In Washington, officials took pains to play down the crisis with Russia, arguing that it should not detract from the strides made so far by NATO forces in stabilizing the province.

"I am confident that the U.S.-Russia relationship is one that is based on real national interests for both our countries and, therefore, we'll deal with the issues one by one, and that there has not been long-term damage from this," Albright said yesterday.

By de-emphasizing the tension, officials were trying to avoid inflaming anti-Western sentiment in Moscow, particularly in the Duma, the Russian parliament.

"One of NATO's fundamental jobs is engaging Russia," a NATO diplomat said. "By sitting at the airport, they're saying, 'I did it my way.' Are we going to take it away from them and allow the Duma to come crashing down on any relationship with the West? I don't think we are."

"We need to keep our eyes on the ball, and that is to see what's going on," said Albright. "This is a huge deal."

Who is in charge

But it was still not clear who was in charge of the Russian troops and who had the authority to negotiate on their behalf. Even yesterday, Albright was alluding to "confusion" at the highest levels of Yeltsin's government.

"What the Russians have told us is that President Yeltsin decided that they did want to be part of the peacekeeping operation, and that the military just got out one step ahead," Albright shrugged, adding, "I can't get into speculation about what is going on in Moscow."

Despite some British assertions otherwise, Deputy National Security Adviser James Steinberg insisted that there would be no linkage between International Monetary Fund assistance to Russia and Russian cooperation with NATO when Russian officials sit down with the seven industrial powers later this week to discuss economic issues.

But, he added, "Russia needs to do what it needs to do to get [its] IMF [loan package] back on track."

"The situation is there are a small number of Russian troops in Pristina.
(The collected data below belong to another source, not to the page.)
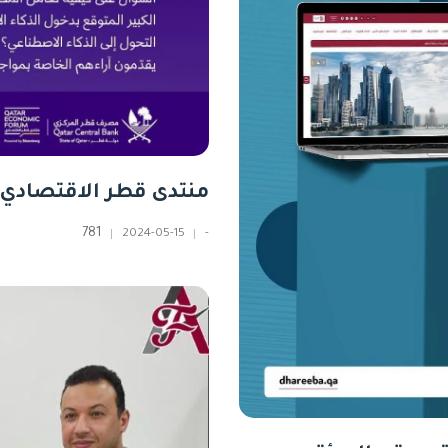
منتدى قطر الاقتصادي
781
2024-05-15
-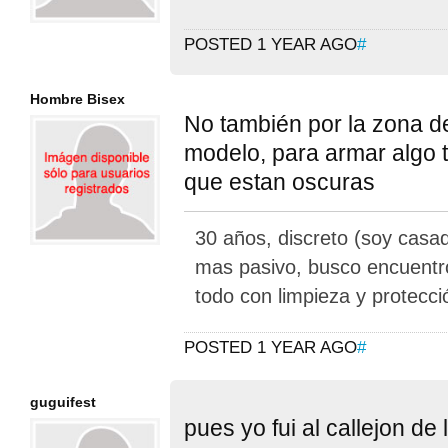
POSTED 1 YEAR AGO
#
Hombre Bisex
No también por la zona de
modelo, para armar algo 
que estan oscuras
30 años, discreto (soy casa
mas pasivo, busco encuentro
todo con limpieza y protecci
POSTED 1 YEAR AGO
#
guguifest
pues yo fui al callejon de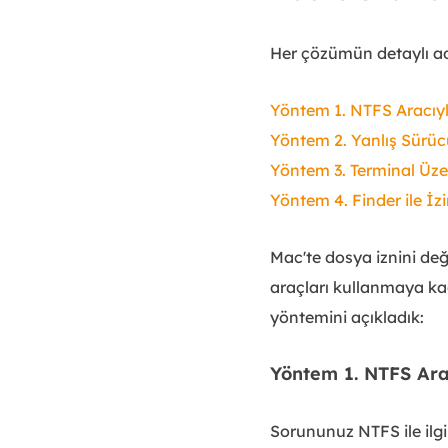
Her çözümün detaylı ad
Yöntem 1. NTFS Aracıyla 
Yöntem 2. Yanlış Sürüc
Yöntem 3. Terminal Üzer
Yöntem 4. Finder ile İzi
Mac'te dosya iznini değ
araçları kullanmaya ka
yöntemini açıkladık:
Yöntem 1. NTFS Arac
Sorununuz NTFS ile ilgi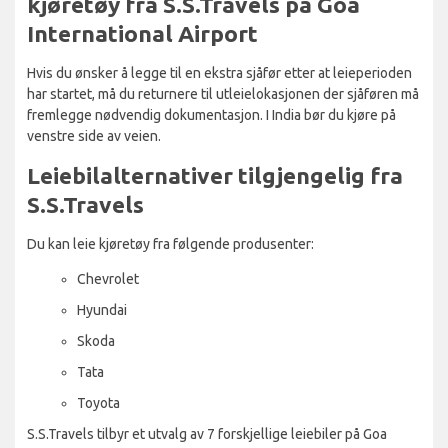
kjøretøy fra S.S.Travels på Goa
International Airport
Hvis du ønsker å legge til en ekstra sjåfør etter at leieperioden
har startet, må du returnere til utleielokasjonen der sjåføren må
fremlegge nødvendig dokumentasjon. I India bør du kjøre på
venstre side av veien.
Leiebilalternativer tilgjengelig fra
S.S.Travels
Du kan leie kjøretøy fra følgende produsenter:
Chevrolet
Hyundai
Skoda
Tata
Toyota
S.S.Travels tilbyr et utvalg av 7 forskjellige leiebiler på Goa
They are at the airport," said Pentagon spokesman Kenneth H. Bacon. "Being in control isn't really relevant at this stage, whether they're in control or not, because there are no flights going in and NATO doesn't plan to use the airport at this stage."
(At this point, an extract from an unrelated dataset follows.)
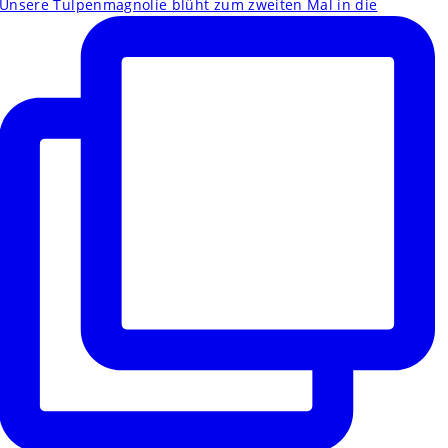
Unsere Tulpenmagnolie blüht zum zweiten Mal in die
Bacon said the Russians are expected to be resupplied in the coming days by their troops involved in the Bosnian peacekeeping effort.

Four years ago there were high-level talks between then-Defense Secretary William J. Perry and his Russian counterpart, Pavel Grachev, on the number of Russian troops who would join that peacekeeping effort, where they would patrol and under whose authority.

"We had similar disagreements back in 1995," Bacon said. "And I have every confidence that we will have a chance to resolve these difficulties through a continuing series of meetings."

The Pentagon provided video from an unmanned U.S. Army aircraft, with officials saying it showed a steady stream of 300 to 500 trucks, troops, armor and civilians moving out of Kosovo, bumper to bumper.

Making deadline in doubt

But Bacon said it was uncertain whether the Serbian forces would meet their first withdrawal deadline of midnight local time today to move out of the southern section of the province. They have until Sunday to withdraw from the rest of Kosovo.

"I can't predict," Bacon said. "There are logistical problems, you saw one: traffic jams. They are certainly making a determined effort to get out."

It appears the Serbs have removed all their fixed-wing aircraft and SA-6 surface-to-air missiles and are trying to remove the remainder of their anti-aircraft artillery, Bacon said.

Serbian civilians were leaving, too. The International Red Cross said more than 11,000 ethnic Serbs had fled since last week's peace accord. Thousands more were said to be on their way out.

The United Nations disclosed its civilian peace plans for Kosovo to parallel the NATO-led military operation, delegating reconstruction and the building of institutions to two European organizations.

The operation is to be called the U.N. Interim Administration Mission in Kosovo, or UNMIK. The U.N. Security Council has to approve the plans.

Sun national staff writer Tom Bowman contributed to this article.